Can Black and white churches partner in antiracist work?

Warren United Methodist Church and First United Methodist Church are just 2 miles apart. One is mostly white, the other Black. To ‘wrestle with racism,’ they had to face their segregated pasts.

 

by Chris Hedlin, PublicSource

The evening of Monday, Nov. 1, 2021, about 80 people stood on the corner of South Aiken and Centre avenues outside of First United Methodist Church. They held candles and signs with calls to action like “Black Lives Matter” and “Stop protecting property over people.”

The vigil honored Jim Rogers, a Pittsburgh man who died the day after officers repeatedly shocked him with a Taser in October. A medical examiner ruled Rogers’ death accidental, the result of a lack of oxygen to the brain. 

The organizers of the vigil, members of an interchurch Wrestling with Racism group, are among those pushing officials to investigate further. 

Founded about 15 years prior, Wrestling with Racism brings together members of First Church, a predominantly white church, and Warren United Methodist Church, a Black church in the Hill District. The group also includes members of a few other faith communities including Lutherans, Mennonites, Quakers, Presbyterians and Baptists. 

The Wrestling with Racism group has held regular vigils for racial justice since George Floyd’s murder.

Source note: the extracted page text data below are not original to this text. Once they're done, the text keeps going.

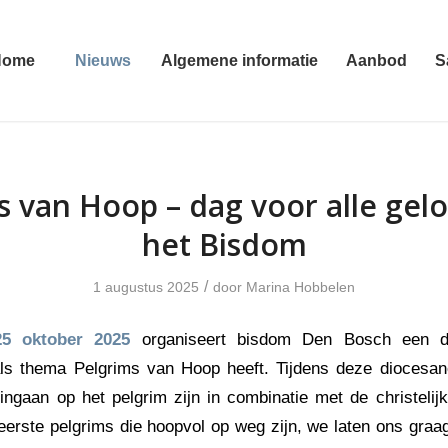
Home
Nieuws
Algemene informatie
Aanbod
S
s van Hoop – dag voor alle gelo
het Bisdom
/
1 augustus 2025
door
Marina Hobbelen
25 oktober 2025
organiseert bisdom Den Bosch een d
als thema Pelgrims van Hoop heeft. Tijdens deze diocesa
ingaan op het pelgrim zijn in combinatie met de christelijk
eerste pelgrims die hoopvol op weg zijn, we laten ons graag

They also use their voices to write letters to political leaders and national TV personalities and to discuss anti-racist books, movies and plays together. 

People holding signs that read things like "Black lives matter" and "Stop prioritizing property over people" stand at night on a grassy hill outside of First United Methodist Church's brightly lit, large brick building.
People gather for a vigil outside First United Methodist Church on Nov. 1, 2021. The vigil honored Jim Rogers, who died the day after being repeatedly tasered. The vigil was sponsored by Wrestling with Racism, an initiative with members from First Church, Warren Church and neighboring faith communities. (Photo by Ron Chan/First United Methodist Church)

Before COVID, they had an annual celebration where they worshiped in each other’s churches and ate meals in one another’s homes. One Sunday, First Church would close its doors, and everyone would go to Warren. The next week, it would switch.

Pastor Don Blinn Jr., who served at Warren at the time and had brought them into the Wrestling with Racism group, said he’d never seen anything like it.

“People so often feel, ‘I can’t worship any place but in my sanctuary,’” he said. He cited the biblical cry of the Israelites when they were forced into exile in Babylon: “How can we sing God’s songs in a strange land?” 

Unlike Israel and Babylon, Warren and First Church are only 2 miles apart, bookending Centre Avenue. Still, the factors that have separated them — neighborhood boundaries, racism, segregation in Methodism — can make that distance seem far.